Exercise objective:
Exact repetition, please: start with the line where "8 (800) 222-4311" appears and stop after the final line of the records.
======== Data section ========
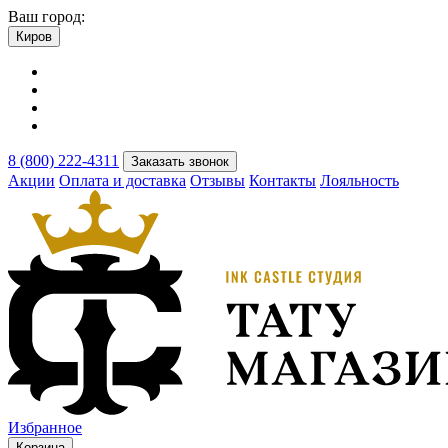
Ваш город:
Киров
8 (800) 222-4311
Заказать звонок
Акции
Оплата и доставка
Отзывы
Контакты
Лояльность
Избранное
Корзина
========
Answer to this task:
8 (800) 222-4311
Заказать звонок
Акции
Оплата и доставка
Отзывы
Контакты
Лояльность
Избранное
Корзина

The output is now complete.